Unlike libel law, privacy torts don’t distinguish between public and private individuals. These are the statutes that prevent someone from videotaping you through your bedroom window (“intrusion upon seclusion”) or selling the secret that you wet your bed in junior high to People magazine (“public disclosure of private fact”). In theory, paparazzi have no more leeway crashing Kim Kardashian’s Thanksgiving dinner than yours or mine: We can all expect to be “let alone” in our own homes. The foundation for such legal moats and drawbridges comes from an 1890 article in the Harvard Law Review—a missive in the privacy wars prompted by fears of press sensationalism after the invention of the first Kodak camera. Young authors Samuel Warren and Louis Brandeis wrote:
The press is overstepping in every direction the obvious bounds of propriety and of decency. Gossip is no longer the resource of the idle and of the vicious, but has become a trade, which is pursued with industry as well as effrontery. To satisfy a prurient taste the details of sexual relations are spread broadcast in the columns of the daily papers. … The intensity and complexity of life, attendant upon advancing civilization, have rendered necessary some retreat from the world, and man, under the refining influence of culture, has become more sensitive to publicity, so that solitude and privacy have become more essential to the individual; but modern enterprise and invention have, through invasions upon his privacy, subjected him to mental pain and distress, far greater than could be inflicted by mere bodily injury.
However, the evil media corps found a workaround. The First Amendment (freedom of the press) allows shutterbugs to collect and disseminate information in which the public has a meaningful interest. And while Joe Boring’s evening playing audiobooks for his dog is unlikely to enthrall anyone, you could argue that the ephemera of Gwyneth Paltrow’s personal life has cultural significance—at least today, in our hyperobservant celeb-obsessed age. Gwyneth is “newsworthy”; pursuing her is “newsgathering.” Click. Click.

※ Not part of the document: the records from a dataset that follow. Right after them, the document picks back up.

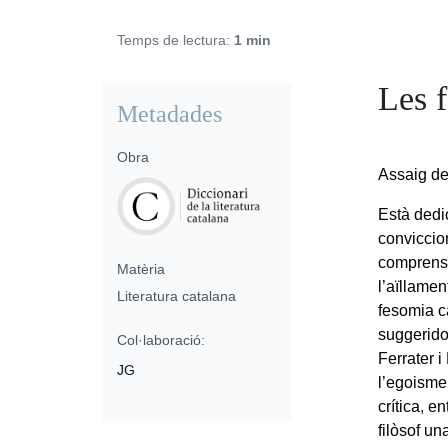
Temps de lectura:
1 min
Les f
Metadades
Obra
Assaig de
Està dedic
conviccio
comprensió
Matèria
l’aïllamen
Literatura catalana
fesomia ca
suggeridor
Col·laboració:
Ferrater i
JG
l’egoisme,
crítica, e
filòsof un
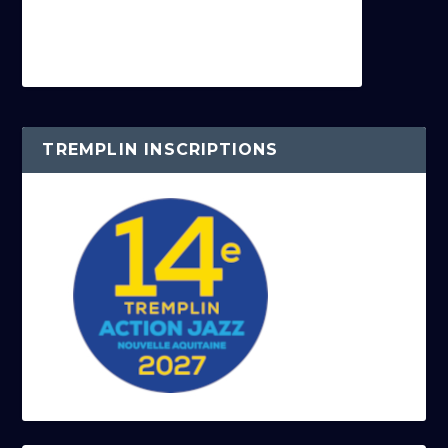
TREMPLIN INSCRIPTIONS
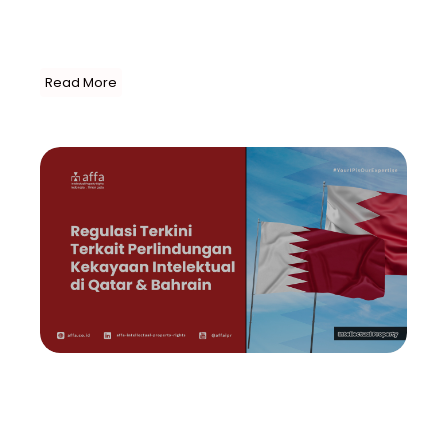
Geografis (UU Merek) yang menjadi landasan hukum
utama dari perlindungan Merek di Indonesia.
Beberapa ketentuan dalam UU Merek...
Read More
Uncategorized
Regulasi Terkini Terkait
Perlindungan Kekayaan
Intelektual…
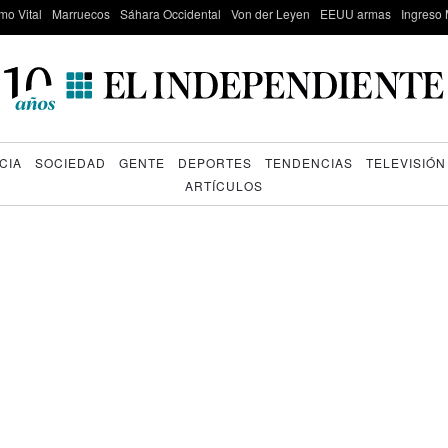
mo Vital
Marruecos
Sáhara Occidental
Von der Leyen
EEUU armas
Ingreso 
CIA
SOCIEDAD
GENTE
DEPORTES
TENDENCIAS
TELEVISIÓN
ARTÍCULOS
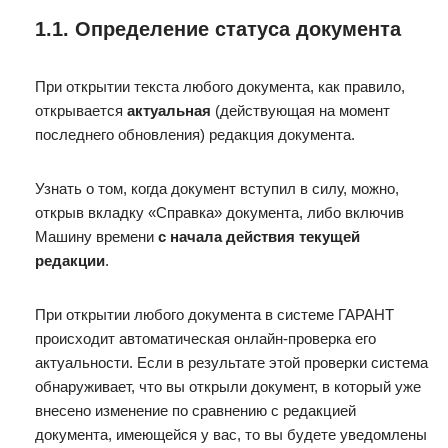
1.1. Определение статуса документа
При открытии текста любого документа, как правило,
открывается
актуальная
(действующая на момент
последнего обновления) редакция документа.
Узнать о том, когда документ вступил в силу, можно,
открыв вкладку «Справка» документа, либо включив
Машину времени
с начала действия текущей
редакции
.
При открытии любого документа в системе ГАРАНТ
происходит автоматическая онлайн-проверка его
актуальности. Если в результате этой проверки система
обнаруживает, что вы открыли документ, в который уже
внесено изменение по сравнению с редакцией
документа, имеющейся у вас, то вы будете уведомлены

Click.
(Or, as Jamie E. Nordhaus explains in a 1999 paper: “Articles recounting details of the daily lives of celebrities generate a much higher level of interest on the part of the public than do similar stories concerning unknown people. As a result, a broad spectrum of information concerning celebrities is transferred from the protective shield of privacy into the realm of the public interest.”)
But back to the kids: Does charting the everyday doings of celebrities’ loved ones constitute a meaningful service to the public, a necessary transmission of information? It does if, say, Famous Dad is beating his child. But suppose that all we’ve learned from photos of Famous Kid leaving her tennis lesson is that she takes tennis lessons, just like thousands of Not Famous Kids everywhere. Is such data useful? Is it culturally trenchant?

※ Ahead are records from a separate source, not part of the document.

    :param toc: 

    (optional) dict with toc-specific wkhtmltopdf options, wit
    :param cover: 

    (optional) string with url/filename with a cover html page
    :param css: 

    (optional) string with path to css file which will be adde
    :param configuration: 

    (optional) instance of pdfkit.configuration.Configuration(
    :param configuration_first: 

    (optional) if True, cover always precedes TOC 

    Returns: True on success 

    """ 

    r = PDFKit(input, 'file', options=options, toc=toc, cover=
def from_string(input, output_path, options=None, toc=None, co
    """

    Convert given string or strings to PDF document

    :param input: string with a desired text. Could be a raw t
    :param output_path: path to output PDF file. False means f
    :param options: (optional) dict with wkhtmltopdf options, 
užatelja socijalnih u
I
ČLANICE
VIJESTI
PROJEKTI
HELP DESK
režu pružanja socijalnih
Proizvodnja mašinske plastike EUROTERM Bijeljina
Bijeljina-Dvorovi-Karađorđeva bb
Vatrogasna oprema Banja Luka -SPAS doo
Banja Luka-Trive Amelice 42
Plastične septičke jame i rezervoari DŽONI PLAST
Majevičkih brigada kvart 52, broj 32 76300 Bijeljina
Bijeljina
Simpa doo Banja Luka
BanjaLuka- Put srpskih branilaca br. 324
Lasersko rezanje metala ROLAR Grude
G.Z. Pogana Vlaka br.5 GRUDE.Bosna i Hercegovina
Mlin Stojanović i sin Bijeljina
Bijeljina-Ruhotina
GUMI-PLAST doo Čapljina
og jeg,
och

The courts are mostly silent on these questions, in large part because celebrities rarely wish to attract the additional publicity that comes with filing suit. Stars sometimes bring complaints on their own behalf: In 2001, Catherine Zeta-Jones and Michael Douglas sought damages after photos of their ultraexclusive wedding turned up in Hello! magazine. (The court granted them.) And Naomi Campbell was able to nail the Daily Mirror for printing snaps of her exiting a Narcotics Anonymous meeting in 2004. (The English judge hedged that, while the Mirror had a right to reveal that Campbell was in treatment for a drug addiction, they needn’t have stooped to “covert photographs.”) But cele-babies seem to occupy a gray space as far as the law is concerned. Even if SB 606 passes, it is unlikely to prevent paparazzi from taking their picture—only from stalking and other menacing behaviors. Don’t we already have laws for that?